Exercise aim
Could you write out, exactly as they stand, only the lines in the listing below from the line with "Προγνωστικά για το" to the line with "rights reserved.", both ends included, without the pictures?

START Data under study

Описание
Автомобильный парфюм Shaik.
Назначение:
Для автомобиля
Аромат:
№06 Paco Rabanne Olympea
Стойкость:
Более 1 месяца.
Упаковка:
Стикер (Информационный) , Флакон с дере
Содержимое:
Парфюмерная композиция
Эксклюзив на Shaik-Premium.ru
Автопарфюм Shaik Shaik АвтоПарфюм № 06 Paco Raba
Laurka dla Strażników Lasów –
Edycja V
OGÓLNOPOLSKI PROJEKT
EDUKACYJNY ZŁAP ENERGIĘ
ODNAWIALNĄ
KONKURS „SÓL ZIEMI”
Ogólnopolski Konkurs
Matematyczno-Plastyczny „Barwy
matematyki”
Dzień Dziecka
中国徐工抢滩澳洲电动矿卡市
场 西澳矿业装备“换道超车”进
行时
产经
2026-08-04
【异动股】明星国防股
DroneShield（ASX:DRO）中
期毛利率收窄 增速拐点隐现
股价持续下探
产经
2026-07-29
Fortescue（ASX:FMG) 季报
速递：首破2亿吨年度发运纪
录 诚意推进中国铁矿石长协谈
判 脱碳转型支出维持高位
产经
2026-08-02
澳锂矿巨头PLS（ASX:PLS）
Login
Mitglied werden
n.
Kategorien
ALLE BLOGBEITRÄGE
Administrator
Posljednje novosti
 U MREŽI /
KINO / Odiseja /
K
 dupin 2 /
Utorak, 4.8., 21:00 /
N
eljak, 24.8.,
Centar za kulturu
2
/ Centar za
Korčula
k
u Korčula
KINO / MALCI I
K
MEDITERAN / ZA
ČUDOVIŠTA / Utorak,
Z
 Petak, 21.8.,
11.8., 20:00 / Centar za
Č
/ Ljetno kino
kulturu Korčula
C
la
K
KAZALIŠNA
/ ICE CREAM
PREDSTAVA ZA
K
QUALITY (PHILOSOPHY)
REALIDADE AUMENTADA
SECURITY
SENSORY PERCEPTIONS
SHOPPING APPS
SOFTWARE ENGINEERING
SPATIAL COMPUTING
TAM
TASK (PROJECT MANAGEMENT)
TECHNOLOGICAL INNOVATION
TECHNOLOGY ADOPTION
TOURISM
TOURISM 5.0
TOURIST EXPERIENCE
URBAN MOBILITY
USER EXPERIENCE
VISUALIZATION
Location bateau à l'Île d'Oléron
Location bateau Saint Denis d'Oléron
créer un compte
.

END Data under study
START Data under study

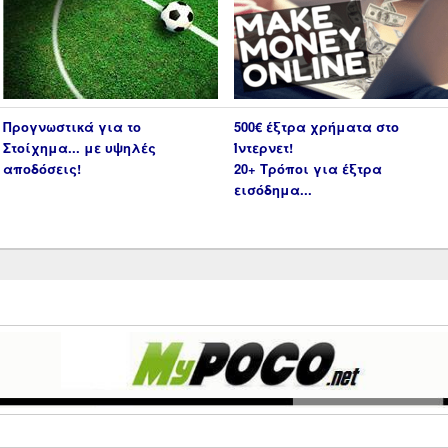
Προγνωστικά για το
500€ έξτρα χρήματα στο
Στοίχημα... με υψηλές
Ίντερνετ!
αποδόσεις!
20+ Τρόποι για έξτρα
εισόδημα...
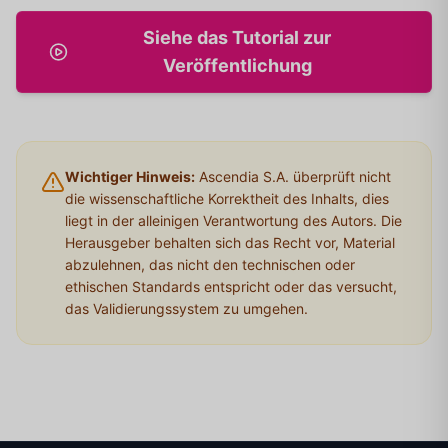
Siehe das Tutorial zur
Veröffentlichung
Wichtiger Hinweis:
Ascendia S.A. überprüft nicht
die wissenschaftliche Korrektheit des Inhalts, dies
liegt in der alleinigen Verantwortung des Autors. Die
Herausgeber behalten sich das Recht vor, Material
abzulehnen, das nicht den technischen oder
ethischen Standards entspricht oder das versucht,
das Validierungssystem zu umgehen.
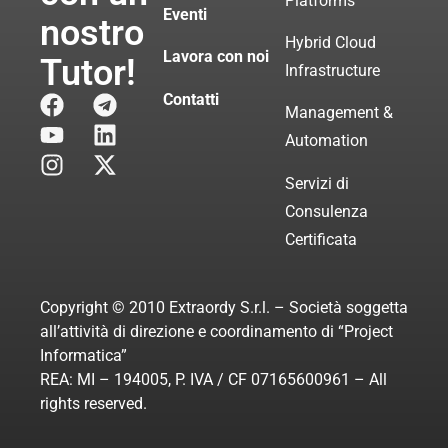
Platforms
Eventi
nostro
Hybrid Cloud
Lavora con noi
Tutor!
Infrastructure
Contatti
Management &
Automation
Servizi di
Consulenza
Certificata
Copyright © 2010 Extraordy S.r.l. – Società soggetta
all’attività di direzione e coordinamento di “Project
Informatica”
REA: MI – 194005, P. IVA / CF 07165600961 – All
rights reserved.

END Data under study

Solution to the exercise
Προγνωστικά για το
500€ έξτρα χρήματα στο
Στοίχημα... με υψηλές
Ίντερνετ!
αποδόσεις!
20+ Τρόποι για έξτρα
εισόδημα...
Siehe das Tutorial zur
Veröffentlichung
Wichtiger Hinweis:
Ascendia S.A. überprüft nicht
die wissenschaftliche Korrektheit des Inhalts, dies
liegt in der alleinigen Verantwortung des Autors. Die
Herausgeber behalten sich das Recht vor, Material
abzulehnen, das nicht den technischen oder
ethischen Standards entspricht oder das versucht,
das Validierungssystem zu umgehen.
Platforms
Eventi
nostro
Hybrid Cloud
Lavora con noi
Tutor!
Infrastructure
Contatti
Management &
Automation
Servizi di
Consulenza
Certificata
Copyright © 2010 Extraordy S.r.l. – Società soggetta
all’attività di direzione e coordinamento di “Project
Informatica”
REA: MI – 194005, P. IVA / CF 07165600961 – All
rights reserved.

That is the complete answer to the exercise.